Ancient and Modern Languages of South Arabia. A cross-disciplinary approach to a linguistic area.

Project duration :
48 months (01/01/2020 – 31/12/2023)

Partenaires :
USR 3141 (CEFAS)
UMR 8167 (Orient & Méditerranée)
UMR 5133 (Archéorient)
UMR 7018 (LPP)
UMR 6310 (LLING)
University of Leiden (University Center for Linguistics)
Université de Genève (Dpt de linguistique)

Résumé :
ALMAS is an anagrammed acronym yielding the “rabic word for ‘diamond’. It is above all an international and interdisciplinary consortium aiming at renewing the study of the living and extinct languages of South Arabia (Oman, southwestern Saudi Arabia, Yemen).

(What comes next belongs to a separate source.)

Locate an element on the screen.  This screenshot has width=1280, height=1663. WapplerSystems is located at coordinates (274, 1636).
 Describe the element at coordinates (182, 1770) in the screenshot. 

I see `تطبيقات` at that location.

All these languages belong to the Semitic family ; they fall into the following three fields, which have up to now corresponded largely to separate academic traditions with few interconnections :
• A set of four Ancient South Arabian languages (ASA), now extinct : Sabaic, Qatabanic, Minaic, Hadramitic. They are mostly attested through written documentation from Yemen. To these should be added some unclassified and undeciphered languages and scripts. They have generally been studied by epigraphists.
• A group of six living Modern South Arabian (MSA) languages with no written tradition, all endangered : Mehri, Harsusi, Bathari, Hobyot, Jibbali, Soqotri. They are spoken in the southern Omani province of Dhofar, the eastern Yemeni province of Mahra and the Yemeni island of Soqotra. Until the late 2000s, they had aroused the interest of few linguists, in spite of their typological and comparative significance.
• A rich array of highly diversified and archaic Arabic vernaculars spoken throughout the region (South Arabian Arabic : SAA). They have mostly been studied by Arabists.

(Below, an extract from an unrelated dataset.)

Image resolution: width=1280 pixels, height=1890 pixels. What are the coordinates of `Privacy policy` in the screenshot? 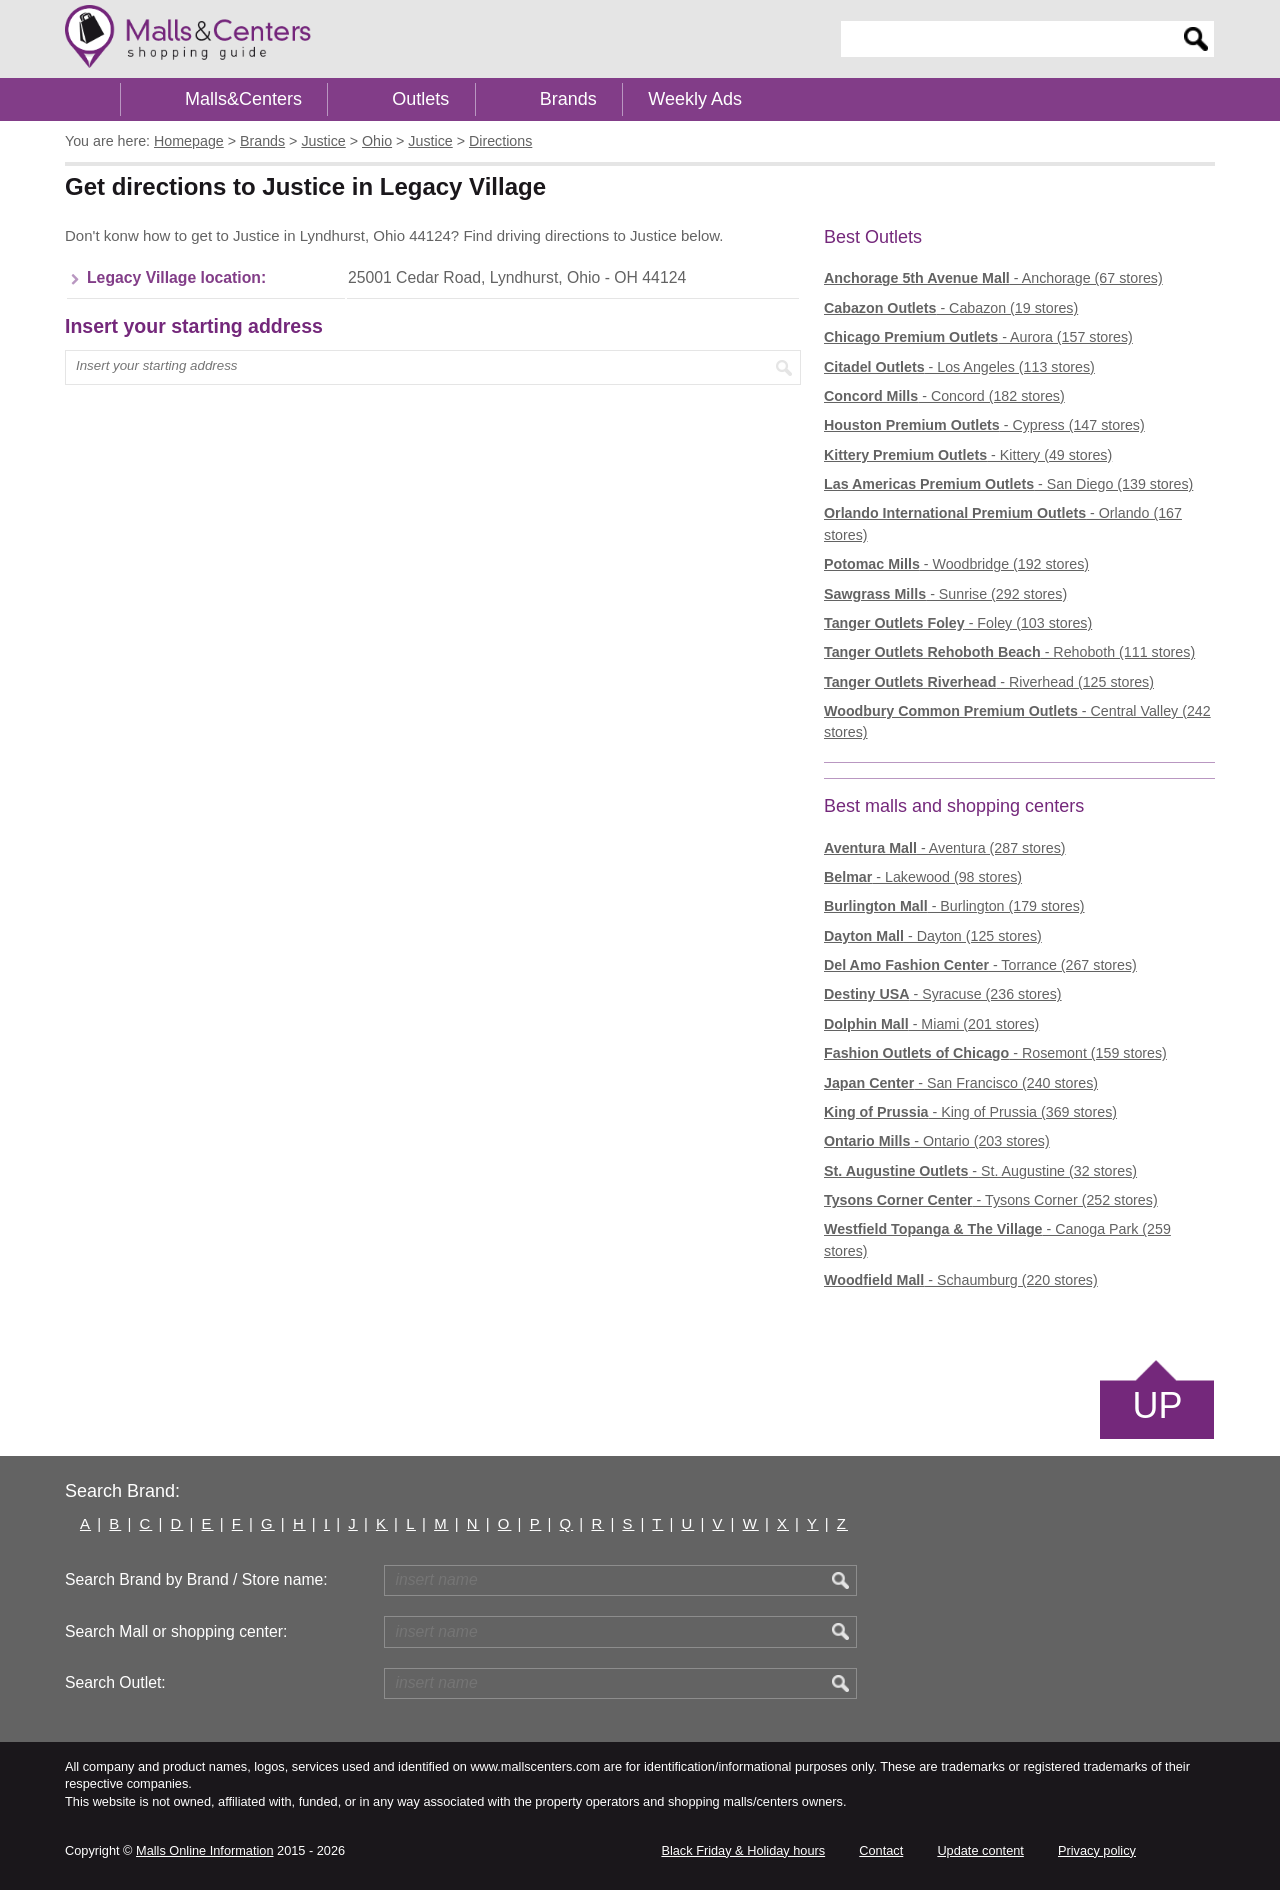 It's located at (1097, 1850).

The novelty of ALMAS lies in the interdisciplinary synergy it creates in three ways :
• By cross-fertilizing synchronic and diachronic approaches to the abovementioned languages.
• By stimulating contacts between researchers of the three fields of the project ALMAS, around transversal tasks each of which touches on at least two of those fields.
• By developing complementarity between linguists from different schools and approaches. This kind of collaboration proved its efficiency in the course of the ANR project OmanSaM (ANR-13-BSH2-0001) on Modern South Arabian (2014-2017), where phonologists, syntactictians, phoneticians and Semitists shared a common fieldwork with beneficial impact for each discipline.

ALMAS will set a landmark in the domain by :
• Documenting the languages through fieldwork and create a digitally-enhanced open-access database, thus contributing to the protection and preservation of the world’s cultural heritage.
• Analyzing the data in order to reach an adequate understanding of the languages’ structures.
• Reevaluating the relationships between the languages (phylogenetic relatedness and/or language contact).